*RAW DATA:*
============================================================
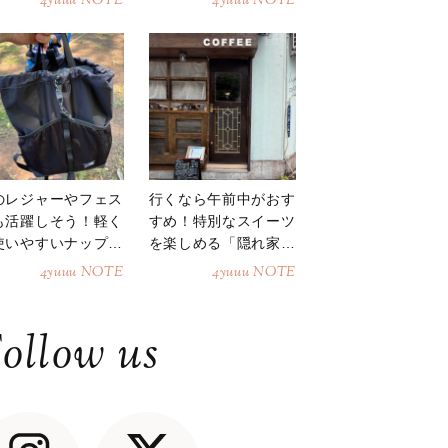
4yuuu NOTE
4yuuu NOTE
のレジャーやフェス
行くなら午前中がおす
も活躍しそう！軽く
すめ！特別なスイーツ
使いやすいナップサ
を楽しめる「隠れ家カ
ク
フェ」
4yuuu NOTE
4yuuu NOTE
ollow us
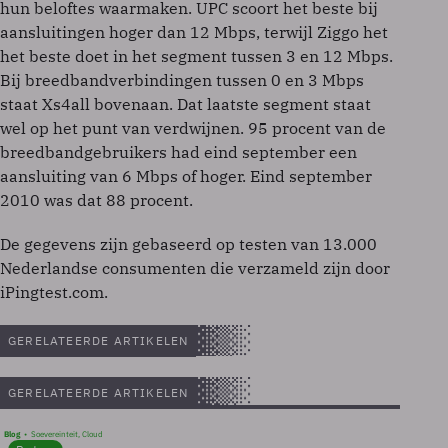
hun beloftes waarmaken. UPC scoort het beste bij
aansluitingen hoger dan 12 Mbps, terwijl Ziggo het
het beste doet in het segment tussen 3 en 12 Mbps.
Bij breedbandverbindingen tussen 0 en 3 Mbps
staat Xs4all bovenaan. Dat laatste segment staat
wel op het punt van verdwijnen. 95 procent van de
breedbandgebruikers had eind september een
aansluiting van 6 Mbps of hoger. Eind september
2010 was dat 88 procent.
De gegevens zijn gebaseerd op testen van 13.000
Nederlandse consumenten die verzameld zijn door
iPingtest.com.
GERELATEERDE ARTIKELEN
GERELATEERDE ARTIKELEN
Blog
Soevereinteit, Cloud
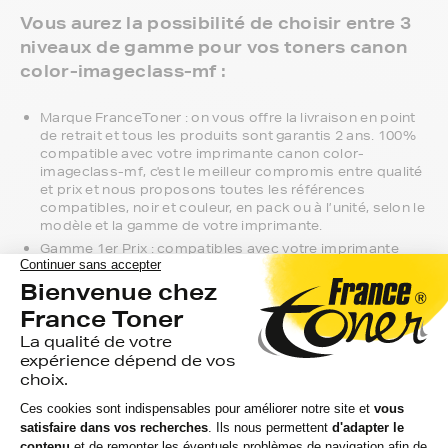
Vous aurez la possibilité de choisir entre 3
niveaux de gamme pour vos toners canon
color-imageclass-mf :
Marque FranceToner : on vous offre la livraison en point
de retrait et tous les produits sont garantis 2 ans. 100%
compatible avec votre imprimante canon color-
imageclass-mf, c'est le meilleur compromis entre qualité
et prix et nous proposons toutes les références
compatibles, noir et couleur, en pack ou à l’unité, selon le
modèle et la gamme de votre imprimante.
Gamme 1er Prix : compatibles avec votre imprimante
canon color-imageclass-mf, ces produits sans marque
sont ceux de notre gamme discount.
Marque constructeur : si vous avez l'habitude d'aller
chercher vos toners canon color-imageclass-mf en
magasin, gagnez du temps en vous faisant livrer
directement chez vous.
Si vous avez la moindre question sur la
compatibilité de votre produit avec votre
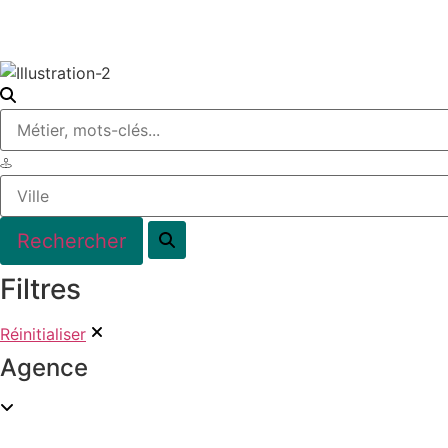
Filtres
Réinitialiser
Agence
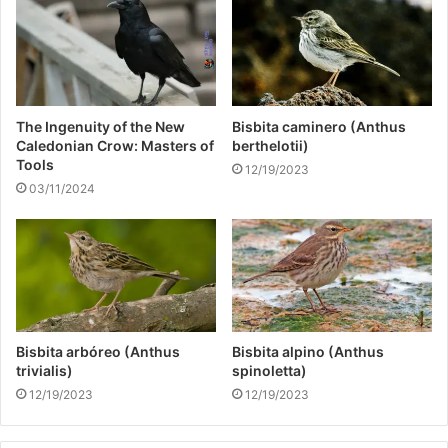
The Ingenuity of the New
Bisbita caminero (Anthus
Caledonian Crow: Masters of
berthelotii)
Tools
12/19/2023
03/11/2024
Bisbita arbóreo (Anthus
Bisbita alpino (Anthus
trivialis)
spinoletta)
12/19/2023
12/19/2023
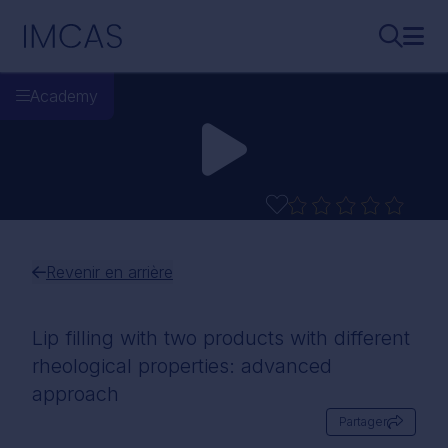
Aller au contenu principal
IMCAS
Recherch
Ouvr
Academy
Revenir en arrière
Lip filling with two products with different
rheological properties: advanced
approach
Partager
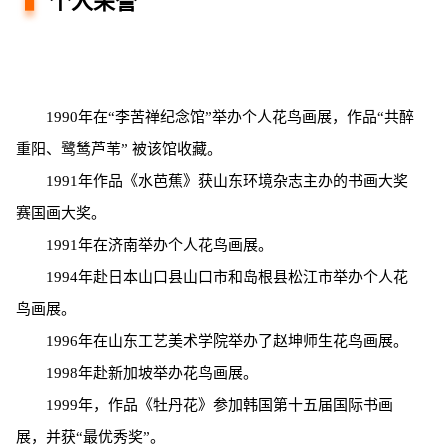
个人荣誉
1990年在“李苦禅纪念馆”举办个人花鸟画展，作品“共醉
重阳、鹭鸶芦苇” 被该馆收藏。
1991年作品《水芭蕉》获山东环境杂志主办的书画大奖
赛国画大奖。
1991年在济南举办个人花鸟画展。
1994年赴日本山口县山口市和岛根县松江市举办个人花
鸟画展。
1996年在山东工艺美术学院举办了赵坤师生花鸟画展。
1998年赴新加坡举办花鸟画展。
1999年，作品《牡丹花》参加韩国第十五届国际书画
展，并获“最优秀奖”。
============================================================
In the listing above, find every line with the word "Anthus" and copy it.

*OUTPUT OF THE EXERCISE:*
Bisbita caminero (Anthus
Bisbita arbóreo (Anthus
Bisbita alpino (Anthus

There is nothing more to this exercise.